Produits importés estampillés "terroir", préparations industrielles vendues comme “locales”... alors que les marchés, surtout urbains, comptent de plus en plus de revendeurs, certains commerçants entretiennent l’ambiguïté sur la provenance de leur marchandise quand d’autres vont jusqu’à se faire passer pour des producteurs locaux qu’ils ne sont pas. Or ce que ces derniers peuvent présenter comme des spécialités laitières "fermières”, du miel "de pays", ou de l’huile d'olive "de Provence", n’est non seulement pas forcément de la contrée revendiquée, mais surtout élaboré (plus ou moins) loin de chez nous (Europe, Maghreb, Afrique, Asie, Amérique). Pour se prémunir contre ce genre de déconvenues ? Mieux vaut privilégier des étiquettes estampillées AOC (appellation d'origine contrôlée), AOP (appellation d'origine protégée) ou encore IGP (indication géographique protégée).

Gare aux oeufs de batterie mis en scène

La vente en vrac, parfois agrémentée d’une présentation soignée dans un panier rempli de paille peut certes prêter à confusion. Mais contre toute idée reçue, acheter ses œufs sur les étals de plein air, n’est pas nécessairement gage de qualité et ne dispense pas de se méfier. Ils peuvent en effet eux aussi provenir d’élevage en batterie, bien loin de la petite ferme du producteur du coin que l’on imaginait. Et si certains marchands ambulants ont l’habitude de parler d'œufs frais, il faut bien avoir à l’esprit que cela ne dit rien sur leur provenance : plein air, bio, cage. De quoi inciter à bien ouvrir l’œil et lire le code sur la coquille, seule garantie. Depuis 2004 en effet, tout producteur d’œufs qui souhaite vendre directement sur les marchés, est tenu de marquer sa production afin d’en assurer la traçabilité. Et ce quel que soit le nombre de poules pondeuses que comprend son élevage. Ce dernier doit d’ailleurs être déclaré à la Direction Départementale de la Cohésion Sociale et de la Protection des Populations (DDCSPP). 

Gare aux poissons immergés dans la glace pilée

Si le poisson est traditionnellement présenté sur de la glace pilée pour empêcher la prolifération d’entérobactéries, et de manière plus anecdotique, évoquer la fraîcheur des océans, il n’a pas besoin pour autant d’y être immergé.
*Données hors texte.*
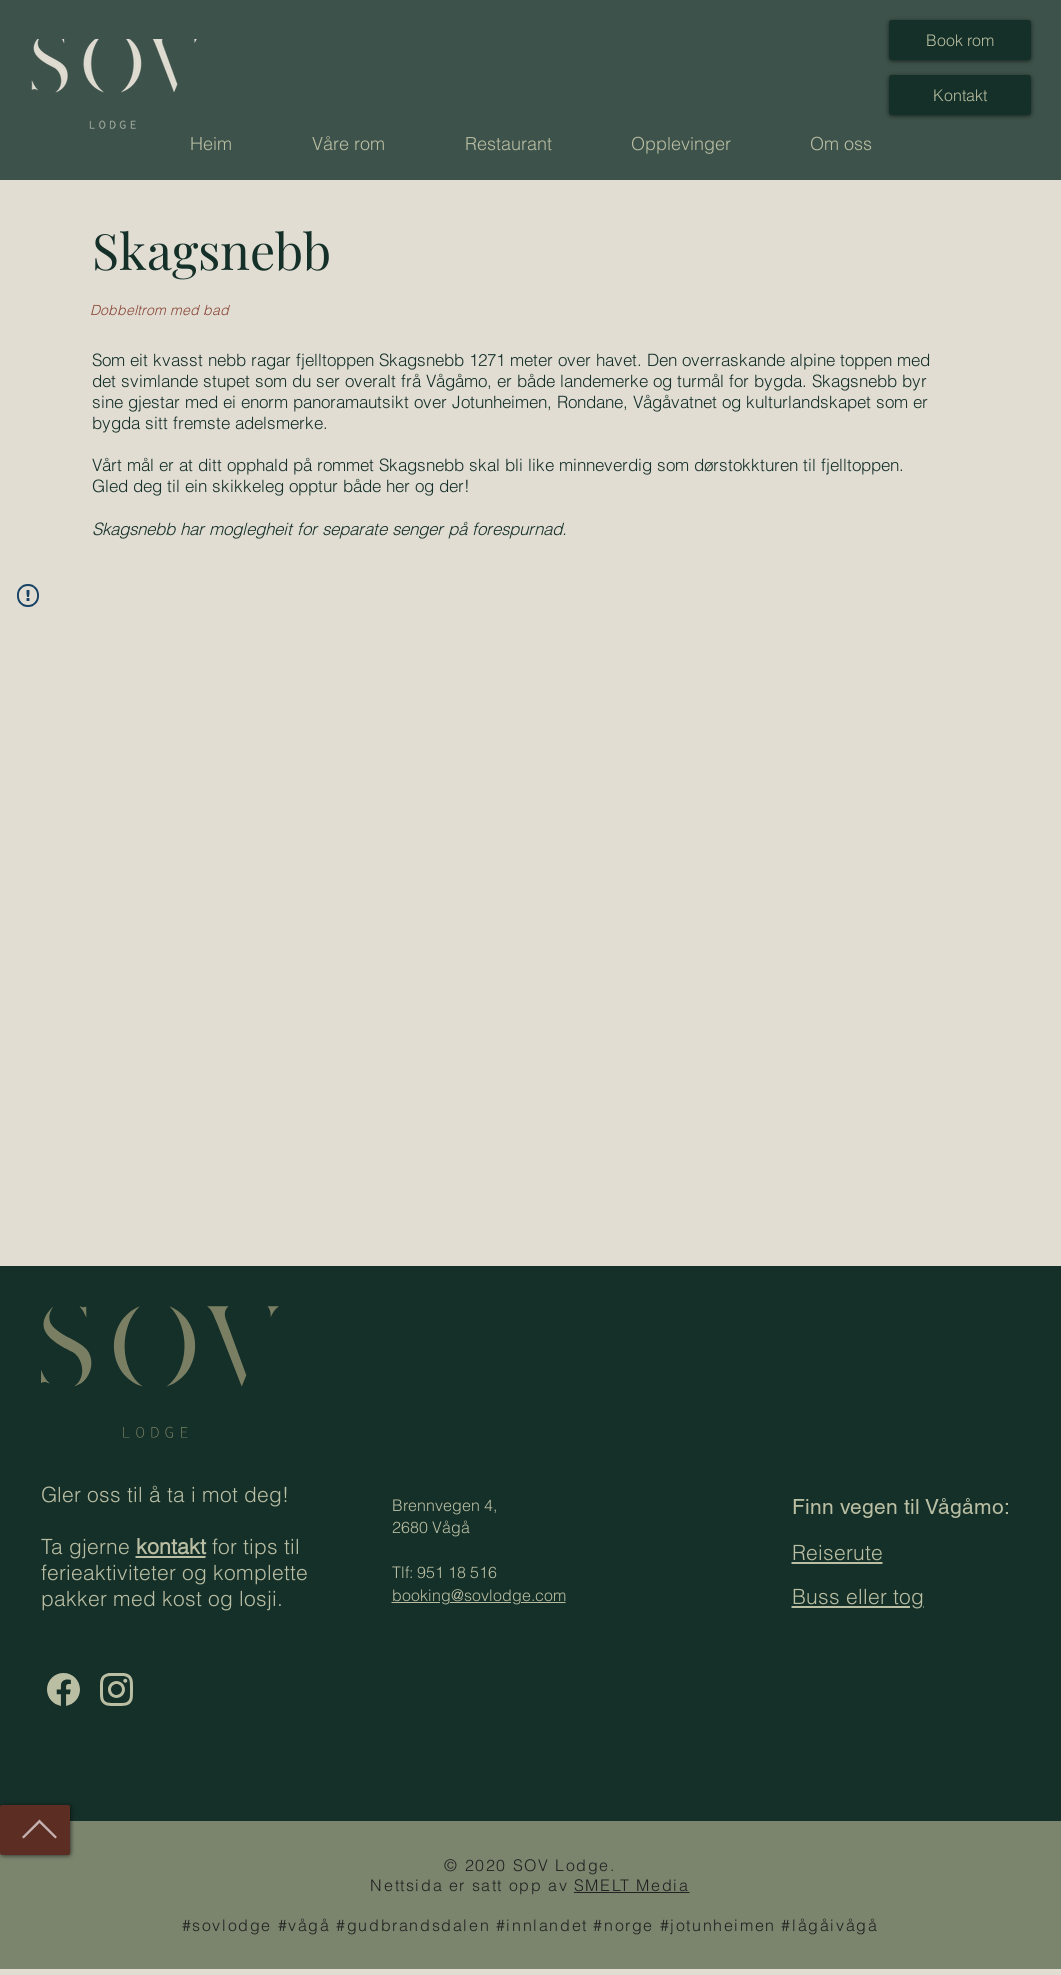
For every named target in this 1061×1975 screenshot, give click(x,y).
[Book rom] (960, 40)
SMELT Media (632, 1885)
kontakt (171, 1546)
Tout du moins lorsque le délai entre son arrivée au port et la vente est bien respecté. Aussi, un spécimen exposé à la vente dont seule la tête dépasse n’est probablement pas le plus frais de l’étal. Il peut alors être opportun de s’en remettre aux quelques astuces de rigueur pour évaluer l’ état de fraîcheur des produits de la mer : luisant, avec des reflets irisés ou dorés, ouïes rouges ou rosées, yeux éclatants, bombés et surtout non-coulants, avec une cornée transparente et des pupilles noires.


Pour précision, on considère qu’un poisson est extra-frais quand moins de 48 heures se sont écoulées entre son arrivée au port et la vente. Ça n’est évidemment pas le cas le plus répandu, le poisson, considéré comme correct, que l’on trouve le plus en vente étant en général passé par un ou plusieurs intermédiaires (mareyeur, marché de gros comme Rungis…) avec des temps d’attente et de transport plus ou moins longs. Débarqué il y a au moins 72h, il commence en général à montrer des signes de vieillissement sans conséquence notable sur le goût s’il est consommé cuit.